[Saved entries]
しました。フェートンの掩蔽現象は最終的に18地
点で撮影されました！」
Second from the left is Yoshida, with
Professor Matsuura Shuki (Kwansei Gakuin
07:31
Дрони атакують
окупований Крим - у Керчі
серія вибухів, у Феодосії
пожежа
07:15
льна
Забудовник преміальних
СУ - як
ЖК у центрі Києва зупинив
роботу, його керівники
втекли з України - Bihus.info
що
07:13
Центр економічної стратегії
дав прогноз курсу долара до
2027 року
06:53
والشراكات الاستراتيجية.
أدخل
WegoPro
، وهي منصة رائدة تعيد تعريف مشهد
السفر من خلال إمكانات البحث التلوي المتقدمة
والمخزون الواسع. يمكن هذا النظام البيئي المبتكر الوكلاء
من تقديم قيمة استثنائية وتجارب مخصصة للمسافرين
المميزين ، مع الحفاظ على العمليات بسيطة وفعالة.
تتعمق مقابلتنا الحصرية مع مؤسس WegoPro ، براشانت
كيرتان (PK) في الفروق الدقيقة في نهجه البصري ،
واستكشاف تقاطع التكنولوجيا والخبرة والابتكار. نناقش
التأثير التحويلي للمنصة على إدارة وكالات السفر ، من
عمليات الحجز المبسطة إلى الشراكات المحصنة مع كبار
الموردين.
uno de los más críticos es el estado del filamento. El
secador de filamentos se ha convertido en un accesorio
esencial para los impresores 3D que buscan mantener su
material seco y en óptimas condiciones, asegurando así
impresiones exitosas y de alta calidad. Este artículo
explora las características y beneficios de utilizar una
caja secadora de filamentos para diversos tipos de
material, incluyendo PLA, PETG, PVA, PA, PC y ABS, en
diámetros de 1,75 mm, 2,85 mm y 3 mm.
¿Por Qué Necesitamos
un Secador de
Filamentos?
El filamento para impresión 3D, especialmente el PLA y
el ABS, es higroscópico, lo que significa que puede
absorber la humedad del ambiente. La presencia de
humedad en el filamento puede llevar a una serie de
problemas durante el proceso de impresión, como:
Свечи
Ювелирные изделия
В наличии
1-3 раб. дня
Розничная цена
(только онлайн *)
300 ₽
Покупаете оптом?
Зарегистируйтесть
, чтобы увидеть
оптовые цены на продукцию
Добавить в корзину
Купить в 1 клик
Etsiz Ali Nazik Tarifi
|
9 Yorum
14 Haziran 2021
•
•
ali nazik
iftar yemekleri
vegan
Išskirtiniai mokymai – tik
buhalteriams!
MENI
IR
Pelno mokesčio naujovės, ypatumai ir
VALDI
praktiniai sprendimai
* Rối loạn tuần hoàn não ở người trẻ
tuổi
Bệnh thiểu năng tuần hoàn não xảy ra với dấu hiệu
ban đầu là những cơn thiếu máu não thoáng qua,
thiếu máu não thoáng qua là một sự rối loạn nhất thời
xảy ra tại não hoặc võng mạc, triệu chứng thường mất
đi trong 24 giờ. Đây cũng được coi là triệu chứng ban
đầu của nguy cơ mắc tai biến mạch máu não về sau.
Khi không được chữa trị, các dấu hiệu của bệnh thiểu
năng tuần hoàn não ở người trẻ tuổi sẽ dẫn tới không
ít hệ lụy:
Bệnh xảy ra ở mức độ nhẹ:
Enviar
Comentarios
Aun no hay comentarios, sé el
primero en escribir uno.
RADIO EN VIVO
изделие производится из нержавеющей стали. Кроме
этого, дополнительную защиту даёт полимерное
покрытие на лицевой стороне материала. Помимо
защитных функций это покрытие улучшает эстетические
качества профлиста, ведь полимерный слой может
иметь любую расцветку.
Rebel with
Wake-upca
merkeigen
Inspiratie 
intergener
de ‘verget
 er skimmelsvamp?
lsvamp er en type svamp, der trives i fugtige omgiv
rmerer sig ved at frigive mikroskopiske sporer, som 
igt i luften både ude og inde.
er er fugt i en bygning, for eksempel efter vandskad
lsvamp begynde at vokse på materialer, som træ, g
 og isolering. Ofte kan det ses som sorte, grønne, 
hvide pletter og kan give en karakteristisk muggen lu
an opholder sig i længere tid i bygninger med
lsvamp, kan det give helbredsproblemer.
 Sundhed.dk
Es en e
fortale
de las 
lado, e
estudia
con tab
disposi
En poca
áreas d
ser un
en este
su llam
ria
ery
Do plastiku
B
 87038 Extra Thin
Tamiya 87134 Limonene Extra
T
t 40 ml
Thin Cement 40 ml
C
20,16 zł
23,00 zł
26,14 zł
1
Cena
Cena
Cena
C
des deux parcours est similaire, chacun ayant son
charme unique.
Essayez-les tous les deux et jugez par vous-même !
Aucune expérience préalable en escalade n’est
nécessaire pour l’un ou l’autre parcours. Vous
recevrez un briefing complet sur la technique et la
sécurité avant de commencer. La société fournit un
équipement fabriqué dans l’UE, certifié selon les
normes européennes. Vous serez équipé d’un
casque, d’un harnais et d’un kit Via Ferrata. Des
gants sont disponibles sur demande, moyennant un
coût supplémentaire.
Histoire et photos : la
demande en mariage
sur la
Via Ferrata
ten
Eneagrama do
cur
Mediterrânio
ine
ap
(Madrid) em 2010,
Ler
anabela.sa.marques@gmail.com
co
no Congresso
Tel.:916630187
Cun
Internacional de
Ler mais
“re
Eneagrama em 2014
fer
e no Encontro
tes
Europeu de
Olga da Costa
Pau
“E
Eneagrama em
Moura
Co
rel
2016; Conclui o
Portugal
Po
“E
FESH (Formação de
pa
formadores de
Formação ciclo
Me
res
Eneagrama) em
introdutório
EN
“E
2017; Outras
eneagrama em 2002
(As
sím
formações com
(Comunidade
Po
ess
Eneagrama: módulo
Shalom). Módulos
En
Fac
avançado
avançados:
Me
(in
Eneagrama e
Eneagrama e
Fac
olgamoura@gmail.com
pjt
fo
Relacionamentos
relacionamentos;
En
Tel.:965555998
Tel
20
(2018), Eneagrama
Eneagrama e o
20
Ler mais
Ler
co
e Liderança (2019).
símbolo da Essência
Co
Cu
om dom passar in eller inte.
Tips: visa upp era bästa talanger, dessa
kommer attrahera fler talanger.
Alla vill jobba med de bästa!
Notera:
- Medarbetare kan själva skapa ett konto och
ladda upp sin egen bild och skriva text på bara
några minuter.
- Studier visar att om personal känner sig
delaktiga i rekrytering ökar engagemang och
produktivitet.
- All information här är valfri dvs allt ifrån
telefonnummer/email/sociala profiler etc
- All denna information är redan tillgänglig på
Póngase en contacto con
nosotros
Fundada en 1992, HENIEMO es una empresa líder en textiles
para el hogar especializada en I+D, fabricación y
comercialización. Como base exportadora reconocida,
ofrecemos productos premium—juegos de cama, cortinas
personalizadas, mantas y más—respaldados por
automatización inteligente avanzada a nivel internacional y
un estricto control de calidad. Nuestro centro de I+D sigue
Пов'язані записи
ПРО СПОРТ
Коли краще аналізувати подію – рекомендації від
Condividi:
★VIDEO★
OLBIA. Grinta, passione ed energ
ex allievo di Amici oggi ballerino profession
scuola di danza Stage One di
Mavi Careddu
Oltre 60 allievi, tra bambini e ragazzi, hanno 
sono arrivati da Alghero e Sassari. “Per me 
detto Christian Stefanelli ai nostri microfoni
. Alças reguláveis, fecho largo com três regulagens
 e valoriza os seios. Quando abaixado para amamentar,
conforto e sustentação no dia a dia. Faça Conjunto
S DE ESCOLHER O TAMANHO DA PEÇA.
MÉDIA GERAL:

■ WORK REQUEST ■
Your response must consist of all the records, retyped exactly.

■ ANSWER AREA ■
しました。フェートンの掩蔽現象は最終的に18地
点で撮影されました！」
Second from the left is Yoshida, with
Professor Matsuura Shuki (Kwansei Gakuin
07:31
Дрони атакують
окупований Крим - у Керчі
серія вибухів, у Феодосії
пожежа
07:15
льна
Забудовник преміальних
СУ - як
ЖК у центрі Києва зупинив
роботу, його керівники
втекли з України - Bihus.info
що
07:13
Центр економічної стратегії
дав прогноз курсу долара до
2027 року
06:53
والشراكات الاستراتيجية.
أدخل
WegoPro
، وهي منصة رائدة تعيد تعريف مشهد
السفر من خلال إمكانات البحث التلوي المتقدمة
والمخزون الواسع. يمكن هذا النظام البيئي المبتكر الوكلاء
من تقديم قيمة استثنائية وتجارب مخصصة للمسافرين
المميزين ، مع الحفاظ على العمليات بسيطة وفعالة.
تتعمق مقابلتنا الحصرية مع مؤسس WegoPro ، براشانت
كيرتان (PK) في الفروق الدقيقة في نهجه البصري ،
واستكشاف تقاطع التكنولوجيا والخبرة والابتكار. نناقش
التأثير التحويلي للمنصة على إدارة وكالات السفر ، من
عمليات الحجز المبسطة إلى الشراكات المحصنة مع كبار
الموردين.
uno de los más críticos es el estado del filamento. El
secador de filamentos se ha convertido en un accesorio
esencial para los impresores 3D que buscan mantener su
material seco y en óptimas condiciones, asegurando así
impresiones exitosas y de alta calidad. Este artículo
explora las características y beneficios de utilizar una
caja secadora de filamentos para diversos tipos de
material, incluyendo PLA, PETG, PVA, PA, PC y ABS, en
diámetros de 1,75 mm, 2,85 mm y 3 mm.
¿Por Qué Necesitamos
un Secador de
Filamentos?
El filamento para impresión 3D, especialmente el PLA y
el ABS, es higroscópico, lo que significa que puede
absorber la humedad del ambiente. La presencia de
humedad en el filamento puede llevar a una serie de
problemas durante el proceso de impresión, como:
Свечи
Ювелирные изделия
В наличии
1-3 раб. дня
Розничная цена
(только онлайн *)
300 ₽
Покупаете оптом?
Зарегистируйтесть
, чтобы увидеть
оптовые цены на продукцию
Добавить в корзину
Купить в 1 клик
Etsiz Ali Nazik Tarifi
|
9 Yorum
14 Haziran 2021
•
•
ali nazik
iftar yemekleri
vegan
Išskirtiniai mokymai – tik
buhalteriams!
MENI
IR
Pelno mokesčio naujovės, ypatumai ir
VALDI
praktiniai sprendimai
* Rối loạn tuần hoàn não ở người trẻ
tuổi
Bệnh thiểu năng tuần hoàn não xảy ra với dấu hiệu
ban đầu là những cơn thiếu máu não thoáng qua,
thiếu máu não thoáng qua là một sự rối loạn nhất thời
xảy ra tại não hoặc võng mạc, triệu chứng thường mất
đi trong 24 giờ. Đây cũng được coi là triệu chứng ban
đầu của nguy cơ mắc tai biến mạch máu não về sau.
Khi không được chữa trị, các dấu hiệu của bệnh thiểu
năng tuần hoàn não ở người trẻ tuổi sẽ dẫn tới không
ít hệ lụy:
Bệnh xảy ra ở mức độ nhẹ:
Enviar
Comentarios
Aun no hay comentarios, sé el
primero en escribir uno.
RADIO EN VIVO
изделие производится из нержавеющей стали. Кроме
этого, дополнительную защиту даёт полимерное
покрытие на лицевой стороне материала. Помимо
защитных функций это покрытие улучшает эстетические
качества профлиста, ведь полимерный слой может
иметь любую расцветку.
Rebel with
Wake-upca
merkeigen
Inspiratie 
intergener
de ‘verget
 er skimmelsvamp?
lsvamp er en type svamp, der trives i fugtige omgiv
rmerer sig ved at frigive mikroskopiske sporer, som 
igt i luften både ude og inde.
er er fugt i en bygning, for eksempel efter vandskad
lsvamp begynde at vokse på materialer, som træ, g
 og isolering. Ofte kan det ses som sorte, grønne, 
hvide pletter og kan give en karakteristisk muggen lu
an opholder sig i længere tid i bygninger med
lsvamp, kan det give helbredsproblemer.
 Sundhed.dk
Es en e
fortale
de las 
lado, e
estudia
con tab
disposi
En poca
áreas d
ser un
en este
su llam
ria
ery
Do plastiku
B
 87038 Extra Thin
Tamiya 87134 Limonene Extra
T
t 40 ml
Thin Cement 40 ml
C
20,16 zł
23,00 zł
26,14 zł
1
Cena
Cena
Cena
C
des deux parcours est similaire, chacun ayant son
charme unique.
Essayez-les tous les deux et jugez par vous-même !
Aucune expérience préalable en escalade n’est
nécessaire pour l’un ou l’autre parcours. Vous
recevrez un briefing complet sur la technique et la
sécurité avant de commencer. La société fournit un
équipement fabriqué dans l’UE, certifié selon les
normes européennes. Vous serez équipé d’un
casque, d’un harnais et d’un kit Via Ferrata. Des
gants sont disponibles sur demande, moyennant un
coût supplémentaire.
Histoire et photos : la
demande en mariage
sur la
Via Ferrata
ten
Eneagrama do
cur
Mediterrânio
ine
ap
(Madrid) em 2010,
Ler
anabela.sa.marques@gmail.com
co
no Congresso
Tel.:916630187
Cun
Internacional de
Ler mais
“re
Eneagrama em 2014
fer
e no Encontro
tes
Europeu de
Olga da Costa
Pau
“E
Eneagrama em
Moura
Co
rel
2016; Conclui o
Portugal
Po
“E
FESH (Formação de
pa
formadores de
Formação ciclo
Me
res
Eneagrama) em
introdutório
EN
“E
2017; Outras
eneagrama em 2002
(As
sím
formações com
(Comunidade
Po
ess
Eneagrama: módulo
Shalom). Módulos
En
Fac
avançado
avançados:
Me
(in
Eneagrama e
Eneagrama e
Fac
olgamoura@gmail.com
pjt
fo
Relacionamentos
relacionamentos;
En
Tel.:965555998
Tel
20
(2018), Eneagrama
Eneagrama e o
20
Ler mais
Ler
co
e Liderança (2019).
símbolo da Essência
Co
Cu
om dom passar in eller inte.
Tips: visa upp era bästa talanger, dessa
kommer attrahera fler talanger.
Alla vill jobba med de bästa!
Notera:
- Medarbetare kan själva skapa ett konto och
ladda upp sin egen bild och skriva text på bara
några minuter.
- Studier visar att om personal känner sig
delaktiga i rekrytering ökar engagemang och
produktivitet.
- All information här är valfri dvs allt ifrån
telefonnummer/email/sociala profiler etc
- All denna information är redan tillgänglig på
Póngase en contacto con
nosotros
Fundada en 1992, HENIEMO es una empresa líder en textiles
para el hogar especializada en I+D, fabricación y
comercialización. Como base exportadora reconocida,
ofrecemos productos premium—juegos de cama, cortinas
personalizadas, mantas y más—respaldados por
automatización inteligente avanzada a nivel internacional y
un estricto control de calidad. Nuestro centro de I+D sigue
Пов'язані записи
ПРО СПОРТ
Коли краще аналізувати подію – рекомендації від
Condividi:
★VIDEO★
OLBIA. Grinta, passione ed energ
ex allievo di Amici oggi ballerino profession
scuola di danza Stage One di
Mavi Careddu
Oltre 60 allievi, tra bambini e ragazzi, hanno 
sono arrivati da Alghero e Sassari. “Per me 
detto Christian Stefanelli ai nostri microfoni
. Alças reguláveis, fecho largo com três regulagens
 e valoriza os seios. Quando abaixado para amamentar,
conforto e sustentação no dia a dia. Faça Conjunto
S DE ESCOLHER O TAMANHO DA PEÇA.
MÉDIA GERAL:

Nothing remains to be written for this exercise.